Be thankful for our fluffy friends in the sky. Not only have they entertained us for centuries by taking forms of lovable bunnies, steady footed tortoises, and more recently, objects from the industrial revolution, but they are our last hope for believing that we don't need to do anything to prevent climate change. It is a desperate hope that we must now cling to - that bits of water vapor high in the atmosphere will be our saving grace.
Climate change skeptics have been having a rough go of things. Despite the continued support of many American politicians and industrial lobby groups who wouldn't want to disturb business as usual, support from academia and the general population has been on the decline as increasing evidence suggests that we are irreversibly warming our planet. And so new theories must be made so that we can feel okay as we continue to pump CO2 and other greenhouses gases (GHG's) into the air without any fear of retribution.
Luckily there remains one mystery that we can pour all our worries into: the effect of clouds on all this supposed warming. You see, low level cumulus clouds reflect sunlight back into space, which prevents the planet from heating as much as it otherwise might. High levels of wispy and thin cirrus clouds allow sunlight to enter the atmosphere, but trap heat from escaping back out into the blackness of space. And since the effect of increasing GHG concentrations on cloud formations remains one of the greatest mysteries in climate science, disproving this theory will be hard and frankly, take time - plenty of time to make the case for inaction.

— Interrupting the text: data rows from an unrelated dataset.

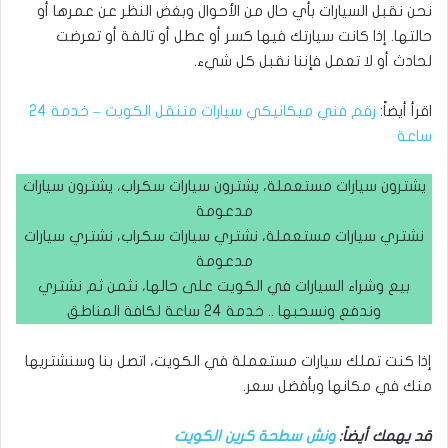
نحن نقبل السيارات بأي حال من الأحوال وبغض النظر عن عمرها أو
حالتها. إذا كانت سيارتك فيها كسر أو عطل أو تالفة أو تعرضت
لحادث أو لا تعمل فإننا نقبل كل شيء.
اقرأ أيضاً:
رقم فني ميكانيكي سيارات متنقل الكويت – خدمة 24
ساعة
يشترون سيارات مستعملة، يشترون سيارات سكراب، يشترون سيارات
مدعومة
نشتري سيارات مستعملة، نشتري سيارات سكراب، نشتري سيارات
مدعومة
بيع وشراء السيارات في الكويت على حالها، نثمن ثم نشتري
وندفع ونسحبها .. خدمة 24 ساعة لكافة المناطق
إذا كنت تملك سيارات مستعملة في الكويت، اتصل بنا وسنشتريها
منك في مكانها وبأفضل سعر.
قد يهمك أيضاً:
ونش سطحة كرين الكويت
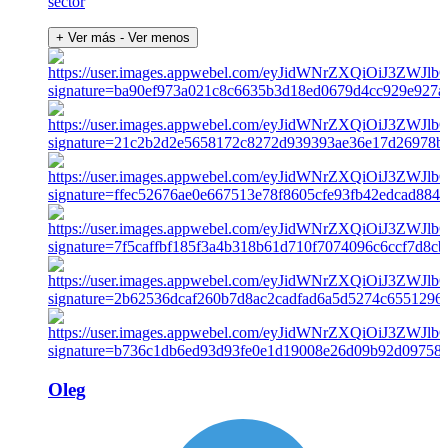
sector
+ Ver más
- Ver menos
Oleg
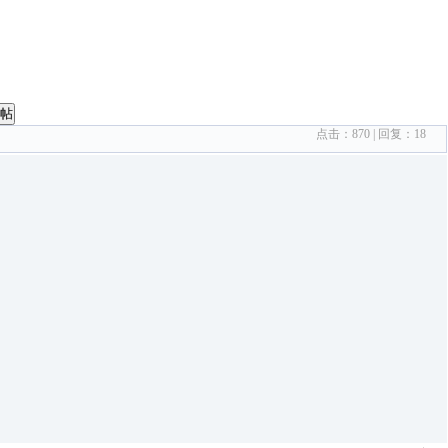
帖
点击：
870
| 回复：
18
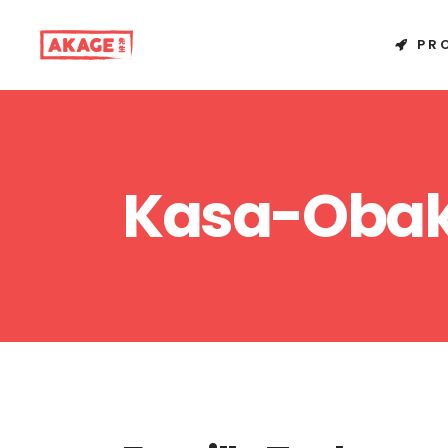
PR
Kasa-Ob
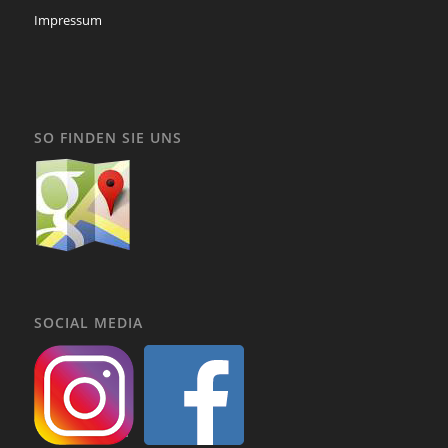
Impressum
SO FINDEN SIE UNS
SOCIAL MEDIA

Dr. Richard Lindzen of MIT paved the way for continued suspicion. Leveraging his residency at one of America's greatest centers for research and innovation, he is publishing paper after paper purporting that increased CO2 levels will reduce the amount of heat-trapping cirrus clouds, allowing all the extra heat from greenhouse gases to escape harmlessly back into space. Please ignore the fact, as many politicians do, that each of his papers continues to be debunked by his peers.
Dr. Lindzen has boldly stated “If I’m right, we’ll have saved money. If I’m wrong, we’ll know it in 50 years and can do something.” Inspiring isn’t it?
Now that's the kind of lazy visionary I'd put my money on when betting on my children's future. Why not pin all our hopes for the future on something truly substantial - those fluffy white clouds floating above me.